__ENTRIES SUPPLIED__:
□ □ □ □ □

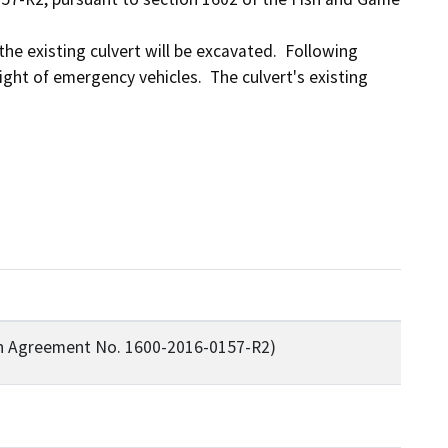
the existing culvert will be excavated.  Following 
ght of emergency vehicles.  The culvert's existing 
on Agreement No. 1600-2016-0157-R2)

□ □ □ □ □

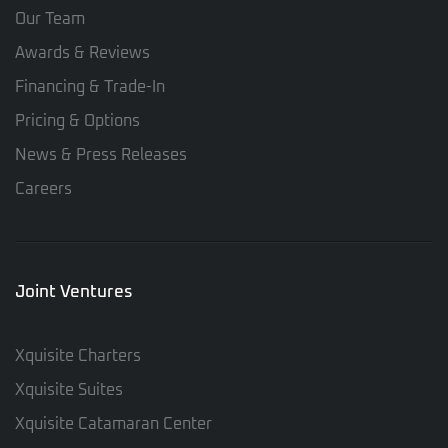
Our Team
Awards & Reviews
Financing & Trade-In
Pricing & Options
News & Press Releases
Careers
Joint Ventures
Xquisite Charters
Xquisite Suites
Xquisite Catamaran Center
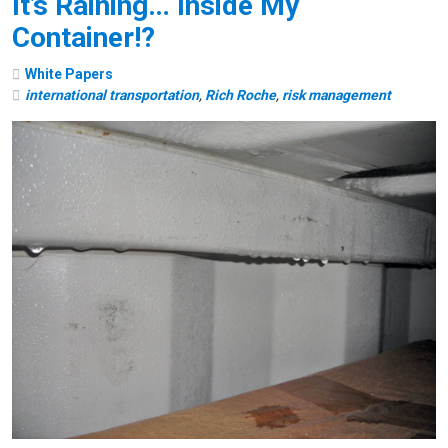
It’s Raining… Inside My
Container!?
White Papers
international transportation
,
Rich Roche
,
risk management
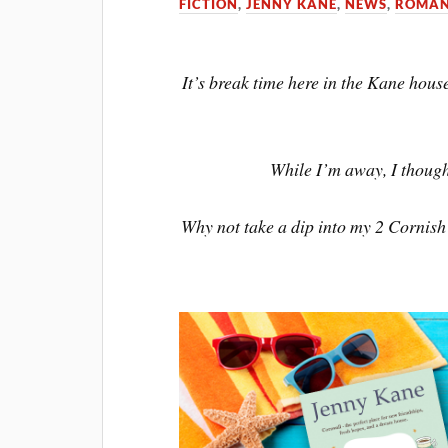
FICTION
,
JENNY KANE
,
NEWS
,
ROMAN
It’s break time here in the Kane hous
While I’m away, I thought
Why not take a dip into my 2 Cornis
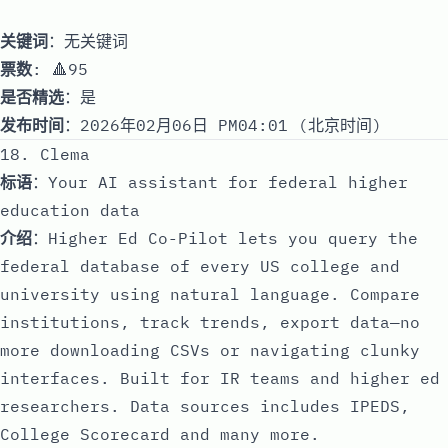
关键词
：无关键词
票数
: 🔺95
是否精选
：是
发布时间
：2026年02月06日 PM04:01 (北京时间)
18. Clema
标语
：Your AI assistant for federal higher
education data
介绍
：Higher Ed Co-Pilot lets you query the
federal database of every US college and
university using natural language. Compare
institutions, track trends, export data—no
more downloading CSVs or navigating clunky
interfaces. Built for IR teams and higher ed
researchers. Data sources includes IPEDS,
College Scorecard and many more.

□ □ □ □ □

__TASK STATEMENT__: I need every line of the material that includes "existing", so please copy them out.

__RESPONSE AREA__:
the existing culvert will be excavated.  Following 
ght of emergency vehicles.  The culvert's existing 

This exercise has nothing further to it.